- _Directions for this task_
Word for word, transcribe the data below from the line with "بأسباب التهديات في" to the line with "inspiration", keeping both of those lines.

Start of Block

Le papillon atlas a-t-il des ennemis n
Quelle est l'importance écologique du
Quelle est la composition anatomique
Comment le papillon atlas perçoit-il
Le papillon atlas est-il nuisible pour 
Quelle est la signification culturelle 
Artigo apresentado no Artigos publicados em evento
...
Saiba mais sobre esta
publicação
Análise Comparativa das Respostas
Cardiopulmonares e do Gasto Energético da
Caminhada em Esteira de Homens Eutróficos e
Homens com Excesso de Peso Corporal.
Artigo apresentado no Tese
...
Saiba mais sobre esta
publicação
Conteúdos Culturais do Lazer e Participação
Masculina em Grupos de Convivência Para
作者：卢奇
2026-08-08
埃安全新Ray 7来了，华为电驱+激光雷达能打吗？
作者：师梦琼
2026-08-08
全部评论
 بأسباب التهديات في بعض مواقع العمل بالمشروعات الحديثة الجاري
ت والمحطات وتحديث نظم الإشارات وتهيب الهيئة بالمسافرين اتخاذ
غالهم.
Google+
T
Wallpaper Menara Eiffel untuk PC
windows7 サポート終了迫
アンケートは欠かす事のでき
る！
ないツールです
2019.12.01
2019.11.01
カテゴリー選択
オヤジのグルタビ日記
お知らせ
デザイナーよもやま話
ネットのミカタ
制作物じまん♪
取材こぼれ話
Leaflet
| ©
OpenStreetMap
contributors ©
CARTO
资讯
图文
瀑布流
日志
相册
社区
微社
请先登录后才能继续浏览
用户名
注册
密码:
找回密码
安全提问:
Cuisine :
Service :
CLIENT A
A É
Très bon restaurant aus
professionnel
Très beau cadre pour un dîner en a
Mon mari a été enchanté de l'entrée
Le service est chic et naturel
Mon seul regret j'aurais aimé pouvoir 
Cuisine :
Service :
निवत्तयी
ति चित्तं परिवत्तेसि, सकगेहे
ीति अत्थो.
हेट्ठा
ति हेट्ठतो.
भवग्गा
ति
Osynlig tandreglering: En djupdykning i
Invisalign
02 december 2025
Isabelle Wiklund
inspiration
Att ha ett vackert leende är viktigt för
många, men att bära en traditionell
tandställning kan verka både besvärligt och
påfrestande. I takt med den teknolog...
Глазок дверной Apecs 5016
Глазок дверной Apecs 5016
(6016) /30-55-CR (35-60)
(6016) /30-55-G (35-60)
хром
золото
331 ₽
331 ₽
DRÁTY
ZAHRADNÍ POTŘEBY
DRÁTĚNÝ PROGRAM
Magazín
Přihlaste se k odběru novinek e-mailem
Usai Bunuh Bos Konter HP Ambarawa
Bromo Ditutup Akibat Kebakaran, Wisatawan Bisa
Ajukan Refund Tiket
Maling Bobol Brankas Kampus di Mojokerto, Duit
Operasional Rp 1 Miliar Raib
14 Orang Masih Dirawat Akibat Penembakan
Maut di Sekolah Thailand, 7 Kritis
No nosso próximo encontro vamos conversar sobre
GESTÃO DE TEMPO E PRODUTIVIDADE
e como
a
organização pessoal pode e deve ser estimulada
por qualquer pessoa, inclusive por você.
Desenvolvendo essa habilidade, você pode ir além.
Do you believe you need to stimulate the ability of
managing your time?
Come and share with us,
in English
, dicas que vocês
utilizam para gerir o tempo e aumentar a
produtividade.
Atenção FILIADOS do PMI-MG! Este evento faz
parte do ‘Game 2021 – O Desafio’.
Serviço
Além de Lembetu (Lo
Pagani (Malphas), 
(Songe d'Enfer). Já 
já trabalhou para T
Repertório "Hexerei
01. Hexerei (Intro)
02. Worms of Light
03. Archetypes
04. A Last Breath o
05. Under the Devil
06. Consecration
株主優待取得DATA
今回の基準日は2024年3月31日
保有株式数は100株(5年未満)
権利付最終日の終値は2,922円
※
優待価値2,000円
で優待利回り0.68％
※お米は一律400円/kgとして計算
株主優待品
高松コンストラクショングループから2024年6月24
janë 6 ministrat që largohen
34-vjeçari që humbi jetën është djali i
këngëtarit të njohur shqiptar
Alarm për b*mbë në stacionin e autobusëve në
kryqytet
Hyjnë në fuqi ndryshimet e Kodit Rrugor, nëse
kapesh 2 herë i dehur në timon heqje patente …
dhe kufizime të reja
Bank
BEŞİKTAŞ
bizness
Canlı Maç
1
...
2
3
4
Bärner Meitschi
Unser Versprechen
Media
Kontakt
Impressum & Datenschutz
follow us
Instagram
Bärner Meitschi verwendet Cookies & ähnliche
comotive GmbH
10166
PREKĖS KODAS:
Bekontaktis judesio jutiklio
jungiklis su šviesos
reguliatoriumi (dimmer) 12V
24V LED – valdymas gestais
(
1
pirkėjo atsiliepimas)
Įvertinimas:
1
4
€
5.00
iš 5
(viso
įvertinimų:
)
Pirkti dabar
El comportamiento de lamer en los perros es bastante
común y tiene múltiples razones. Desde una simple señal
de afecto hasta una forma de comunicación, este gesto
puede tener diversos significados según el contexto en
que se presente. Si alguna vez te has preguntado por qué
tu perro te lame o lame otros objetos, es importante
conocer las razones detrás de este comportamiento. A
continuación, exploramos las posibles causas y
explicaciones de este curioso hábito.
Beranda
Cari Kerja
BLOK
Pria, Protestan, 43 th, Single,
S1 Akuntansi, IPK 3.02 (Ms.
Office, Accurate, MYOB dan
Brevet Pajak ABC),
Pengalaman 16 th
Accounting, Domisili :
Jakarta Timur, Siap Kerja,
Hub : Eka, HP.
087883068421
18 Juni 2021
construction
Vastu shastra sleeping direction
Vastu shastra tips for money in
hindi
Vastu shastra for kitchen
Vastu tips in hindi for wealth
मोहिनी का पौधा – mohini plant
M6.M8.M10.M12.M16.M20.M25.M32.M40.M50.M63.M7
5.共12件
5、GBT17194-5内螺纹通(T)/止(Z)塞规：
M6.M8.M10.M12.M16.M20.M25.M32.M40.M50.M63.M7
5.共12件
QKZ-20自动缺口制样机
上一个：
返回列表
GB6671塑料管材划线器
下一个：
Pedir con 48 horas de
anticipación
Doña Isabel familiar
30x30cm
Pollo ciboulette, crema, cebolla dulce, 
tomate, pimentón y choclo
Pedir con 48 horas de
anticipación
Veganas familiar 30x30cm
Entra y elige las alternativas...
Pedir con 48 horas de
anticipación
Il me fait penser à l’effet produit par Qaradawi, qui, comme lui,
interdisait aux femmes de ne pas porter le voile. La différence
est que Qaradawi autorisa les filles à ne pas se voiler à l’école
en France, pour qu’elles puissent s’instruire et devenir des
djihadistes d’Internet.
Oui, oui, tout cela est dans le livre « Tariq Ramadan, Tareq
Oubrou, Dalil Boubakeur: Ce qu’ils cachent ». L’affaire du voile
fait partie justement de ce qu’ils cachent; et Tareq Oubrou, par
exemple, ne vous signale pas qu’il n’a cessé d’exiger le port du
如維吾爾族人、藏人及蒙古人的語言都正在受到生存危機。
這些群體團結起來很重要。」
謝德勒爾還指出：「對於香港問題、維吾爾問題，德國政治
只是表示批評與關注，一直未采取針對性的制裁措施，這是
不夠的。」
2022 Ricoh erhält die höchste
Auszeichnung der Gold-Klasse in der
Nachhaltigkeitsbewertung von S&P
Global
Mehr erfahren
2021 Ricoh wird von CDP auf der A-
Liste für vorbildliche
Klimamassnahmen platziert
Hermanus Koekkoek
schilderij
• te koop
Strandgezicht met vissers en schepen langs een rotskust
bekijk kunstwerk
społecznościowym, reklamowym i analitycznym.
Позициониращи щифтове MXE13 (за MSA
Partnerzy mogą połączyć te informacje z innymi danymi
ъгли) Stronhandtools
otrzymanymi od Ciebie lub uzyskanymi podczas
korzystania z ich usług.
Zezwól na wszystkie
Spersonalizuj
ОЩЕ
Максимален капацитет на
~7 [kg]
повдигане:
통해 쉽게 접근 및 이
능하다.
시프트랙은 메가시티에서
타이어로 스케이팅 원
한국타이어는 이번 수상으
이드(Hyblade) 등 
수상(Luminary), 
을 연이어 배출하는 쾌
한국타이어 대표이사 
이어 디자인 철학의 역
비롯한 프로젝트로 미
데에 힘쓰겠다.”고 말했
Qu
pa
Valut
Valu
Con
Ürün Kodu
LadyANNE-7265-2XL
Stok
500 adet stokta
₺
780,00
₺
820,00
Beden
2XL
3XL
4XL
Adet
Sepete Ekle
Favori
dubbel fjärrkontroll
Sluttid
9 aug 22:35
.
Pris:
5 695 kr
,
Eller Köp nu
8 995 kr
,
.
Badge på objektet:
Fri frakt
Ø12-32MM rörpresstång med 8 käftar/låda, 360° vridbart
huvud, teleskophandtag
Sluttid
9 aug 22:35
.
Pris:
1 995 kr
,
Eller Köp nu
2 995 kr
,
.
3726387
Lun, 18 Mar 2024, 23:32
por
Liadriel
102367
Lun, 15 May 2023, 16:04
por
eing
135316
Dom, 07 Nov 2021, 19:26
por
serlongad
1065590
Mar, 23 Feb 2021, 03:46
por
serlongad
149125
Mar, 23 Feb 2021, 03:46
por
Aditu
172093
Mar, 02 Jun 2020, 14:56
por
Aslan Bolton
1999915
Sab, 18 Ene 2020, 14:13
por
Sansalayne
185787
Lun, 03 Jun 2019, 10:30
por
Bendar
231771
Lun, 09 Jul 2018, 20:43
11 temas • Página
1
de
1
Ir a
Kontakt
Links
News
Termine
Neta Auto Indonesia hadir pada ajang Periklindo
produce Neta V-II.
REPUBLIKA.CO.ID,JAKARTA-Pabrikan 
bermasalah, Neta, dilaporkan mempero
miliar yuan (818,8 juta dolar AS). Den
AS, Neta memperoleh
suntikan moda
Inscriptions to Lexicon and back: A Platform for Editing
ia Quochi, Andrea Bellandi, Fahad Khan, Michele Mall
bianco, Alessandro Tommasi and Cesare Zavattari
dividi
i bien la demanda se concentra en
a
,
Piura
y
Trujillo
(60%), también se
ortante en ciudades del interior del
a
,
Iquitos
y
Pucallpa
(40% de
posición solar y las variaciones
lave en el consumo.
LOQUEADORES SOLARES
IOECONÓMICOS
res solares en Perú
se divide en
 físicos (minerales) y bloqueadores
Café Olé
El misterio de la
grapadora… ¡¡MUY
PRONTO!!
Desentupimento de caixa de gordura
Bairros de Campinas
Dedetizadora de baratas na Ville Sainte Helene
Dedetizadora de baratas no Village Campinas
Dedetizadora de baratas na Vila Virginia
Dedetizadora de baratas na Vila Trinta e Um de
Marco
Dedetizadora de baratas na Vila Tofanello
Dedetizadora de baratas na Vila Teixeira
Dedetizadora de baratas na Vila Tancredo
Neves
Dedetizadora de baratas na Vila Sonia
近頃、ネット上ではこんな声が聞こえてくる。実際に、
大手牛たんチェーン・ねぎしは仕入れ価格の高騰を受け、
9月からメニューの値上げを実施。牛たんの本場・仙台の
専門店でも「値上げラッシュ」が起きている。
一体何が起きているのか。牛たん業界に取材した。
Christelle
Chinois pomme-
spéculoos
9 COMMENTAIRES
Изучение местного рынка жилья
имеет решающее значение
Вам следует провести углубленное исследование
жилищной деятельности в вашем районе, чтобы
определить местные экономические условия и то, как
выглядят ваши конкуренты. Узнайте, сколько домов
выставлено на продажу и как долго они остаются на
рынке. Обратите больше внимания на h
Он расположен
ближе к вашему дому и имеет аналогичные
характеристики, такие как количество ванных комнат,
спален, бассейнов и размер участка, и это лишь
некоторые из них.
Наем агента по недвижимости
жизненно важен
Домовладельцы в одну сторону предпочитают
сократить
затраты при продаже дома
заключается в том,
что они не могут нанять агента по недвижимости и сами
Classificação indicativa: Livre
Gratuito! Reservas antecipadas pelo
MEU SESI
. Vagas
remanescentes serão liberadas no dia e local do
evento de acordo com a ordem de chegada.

End of Block

- _Answer for the task_
 بأسباب التهديات في بعض مواقع العمل بالمشروعات الحديثة الجاري
ت والمحطات وتحديث نظم الإشارات وتهيب الهيئة بالمسافرين اتخاذ
غالهم.
Google+
T
Wallpaper Menara Eiffel untuk PC
windows7 サポート終了迫
アンケートは欠かす事のでき
る！
ないツールです
2019.12.01
2019.11.01
カテゴリー選択
オヤジのグルタビ日記
お知らせ
デザイナーよもやま話
ネットのミカタ
制作物じまん♪
取材こぼれ話
Leaflet
| ©
OpenStreetMap
contributors ©
CARTO
资讯
图文
瀑布流
日志
相册
社区
微社
请先登录后才能继续浏览
用户名
注册
密码:
找回密码
安全提问:
Cuisine :
Service :
CLIENT A
A É
Très bon restaurant aus
professionnel
Très beau cadre pour un dîner en a
Mon mari a été enchanté de l'entrée
Le service est chic et naturel
Mon seul regret j'aurais aimé pouvoir 
Cuisine :
Service :
निवत्तयी
ति चित्तं परिवत्तेसि, सकगेहे
ीति अत्थो.
हेट्ठा
ति हेट्ठतो.
भवग्गा
ति
Osynlig tandreglering: En djupdykning i
Invisalign
02 december 2025
Isabelle Wiklund
inspiration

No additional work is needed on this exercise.